### [To do]
Your answer is every line of the material below in which the string "сайте" occurs.
╭─ Entries supplied
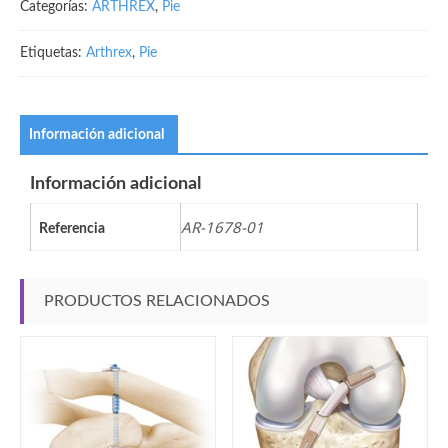
Categorías:
ARTHREX
,
Pie
Etiquetas:
Arthrex
,
Pie
Información adicional
Información adicional
AR-1678-01
Referencia
PRODUCTOS RELACIONADOS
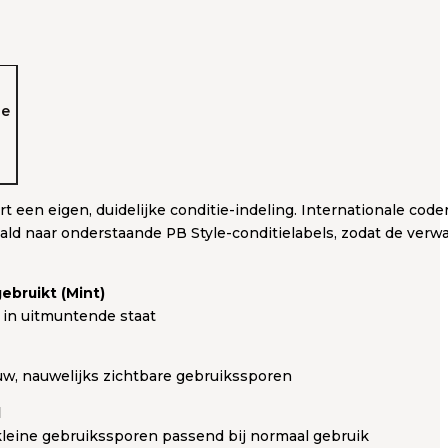
de
rt een eigen, duidelijke conditie-indeling. Internationale cod
aald naar onderstaande PB Style-conditielabels, zodat de verwa
ebruikt (Mint)
 in uitmuntende staat
uw, nauwelijks zichtbare gebruikssporen
d
 kleine gebruikssporen passend bij normaal gebruik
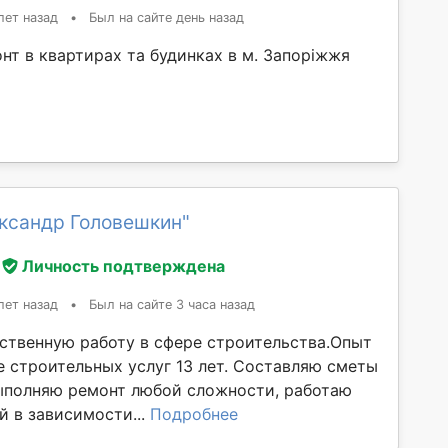
лет назад
•
Был на сайте день назад
нт в квартирах та будинках в м. Запоріжжя
ександр Головешкин"
Личность подтверждена
лет назад
•
Был на сайте 3 часа назад
ственную работу в сфере строительства.Опыт
е строительных услуг 13 лет. Составляю сметы
ыполняю ремонт любой сложности, работаю
й в зависимости...
Подробнее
╰─
### [Solution]
Был на сайте день назад
Был на сайте 3 часа назад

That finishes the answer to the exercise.